- TASK INSTRUCTIONS: Write out exactly the lines of the entries below from the one holding "Photographe Famille" to the one holding "Portrait Famille", inclusive, and leave out all other lines.

Stored items:

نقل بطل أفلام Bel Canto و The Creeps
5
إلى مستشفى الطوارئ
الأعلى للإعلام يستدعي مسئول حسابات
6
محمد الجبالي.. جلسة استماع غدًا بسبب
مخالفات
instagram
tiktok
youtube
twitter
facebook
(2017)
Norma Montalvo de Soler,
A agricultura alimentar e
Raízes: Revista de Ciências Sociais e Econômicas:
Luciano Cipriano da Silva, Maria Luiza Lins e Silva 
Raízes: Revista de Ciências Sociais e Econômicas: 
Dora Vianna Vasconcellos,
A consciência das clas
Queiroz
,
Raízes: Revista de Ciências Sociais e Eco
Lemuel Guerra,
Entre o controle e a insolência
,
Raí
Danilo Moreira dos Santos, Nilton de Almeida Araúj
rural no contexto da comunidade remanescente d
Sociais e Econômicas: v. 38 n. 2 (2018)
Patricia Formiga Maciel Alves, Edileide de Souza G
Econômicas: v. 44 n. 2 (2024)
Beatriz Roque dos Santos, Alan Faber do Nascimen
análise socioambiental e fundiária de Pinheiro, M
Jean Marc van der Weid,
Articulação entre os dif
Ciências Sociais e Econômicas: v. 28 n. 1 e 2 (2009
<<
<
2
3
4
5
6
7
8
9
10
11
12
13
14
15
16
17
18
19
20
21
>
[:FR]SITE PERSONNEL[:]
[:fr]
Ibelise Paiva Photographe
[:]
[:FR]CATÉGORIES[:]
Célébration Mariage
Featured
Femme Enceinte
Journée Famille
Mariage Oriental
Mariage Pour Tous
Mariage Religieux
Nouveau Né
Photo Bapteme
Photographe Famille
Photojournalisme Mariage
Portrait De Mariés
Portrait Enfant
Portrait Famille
--
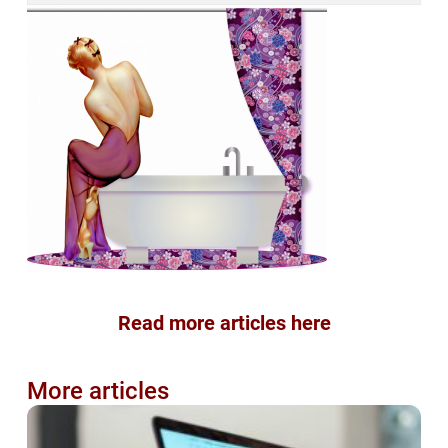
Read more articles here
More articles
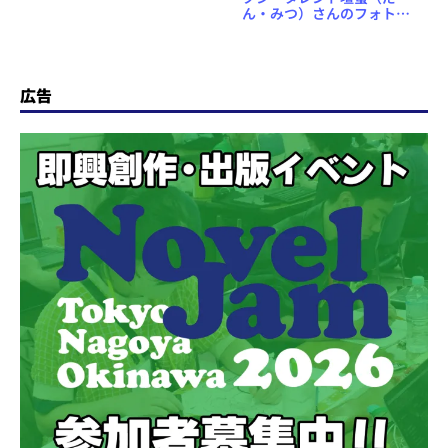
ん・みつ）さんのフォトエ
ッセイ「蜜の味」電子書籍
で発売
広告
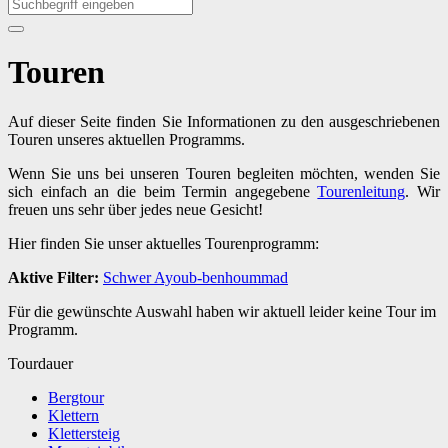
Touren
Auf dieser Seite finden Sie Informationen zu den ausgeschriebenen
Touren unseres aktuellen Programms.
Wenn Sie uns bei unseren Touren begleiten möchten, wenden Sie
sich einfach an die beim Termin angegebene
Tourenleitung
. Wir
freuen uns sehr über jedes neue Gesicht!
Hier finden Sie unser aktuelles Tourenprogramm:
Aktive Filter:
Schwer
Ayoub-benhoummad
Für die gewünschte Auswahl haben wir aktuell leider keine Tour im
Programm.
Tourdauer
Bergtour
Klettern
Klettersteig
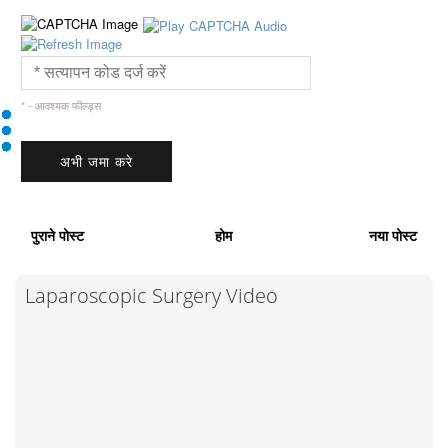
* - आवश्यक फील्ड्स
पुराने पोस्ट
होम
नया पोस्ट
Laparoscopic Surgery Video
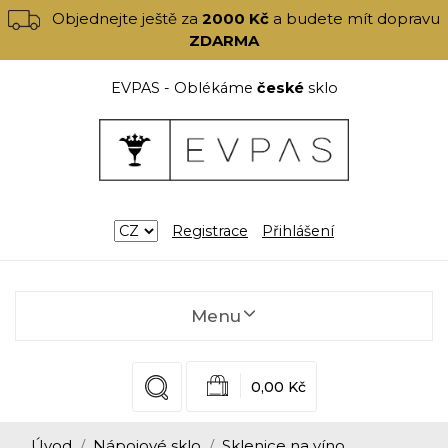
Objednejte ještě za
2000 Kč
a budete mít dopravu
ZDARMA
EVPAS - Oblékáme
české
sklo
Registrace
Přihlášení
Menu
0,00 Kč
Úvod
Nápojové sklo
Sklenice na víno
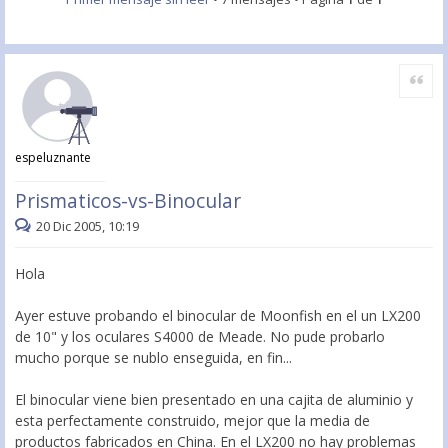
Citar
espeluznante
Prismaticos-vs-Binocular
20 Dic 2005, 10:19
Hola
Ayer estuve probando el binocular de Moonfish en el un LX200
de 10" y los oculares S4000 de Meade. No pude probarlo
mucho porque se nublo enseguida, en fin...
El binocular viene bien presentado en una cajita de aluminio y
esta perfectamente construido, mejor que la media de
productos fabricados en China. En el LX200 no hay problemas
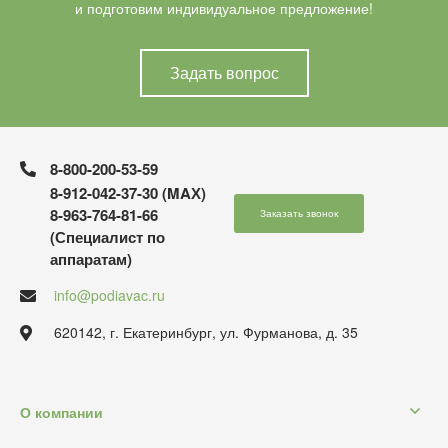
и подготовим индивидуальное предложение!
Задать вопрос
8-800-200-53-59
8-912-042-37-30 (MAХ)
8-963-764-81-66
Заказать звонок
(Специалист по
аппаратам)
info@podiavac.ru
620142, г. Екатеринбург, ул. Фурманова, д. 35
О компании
--
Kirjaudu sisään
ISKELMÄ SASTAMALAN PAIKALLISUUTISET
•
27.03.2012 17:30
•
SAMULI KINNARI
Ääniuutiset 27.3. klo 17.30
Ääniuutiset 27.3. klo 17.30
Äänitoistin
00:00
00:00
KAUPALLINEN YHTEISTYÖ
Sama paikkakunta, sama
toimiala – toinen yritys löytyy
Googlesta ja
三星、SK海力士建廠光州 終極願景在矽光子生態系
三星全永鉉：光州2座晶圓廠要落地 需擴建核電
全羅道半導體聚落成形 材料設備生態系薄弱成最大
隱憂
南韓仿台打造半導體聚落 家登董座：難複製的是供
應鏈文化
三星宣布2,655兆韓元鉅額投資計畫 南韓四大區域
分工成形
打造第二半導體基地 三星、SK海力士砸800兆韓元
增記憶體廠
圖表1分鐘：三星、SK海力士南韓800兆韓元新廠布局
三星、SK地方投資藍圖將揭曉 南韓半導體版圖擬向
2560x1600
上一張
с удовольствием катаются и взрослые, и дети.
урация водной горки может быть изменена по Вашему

- TASK RESPONSE:
Photographe Famille
Photojournalisme Mariage
Portrait De Mariés
Portrait Enfant
Portrait Famille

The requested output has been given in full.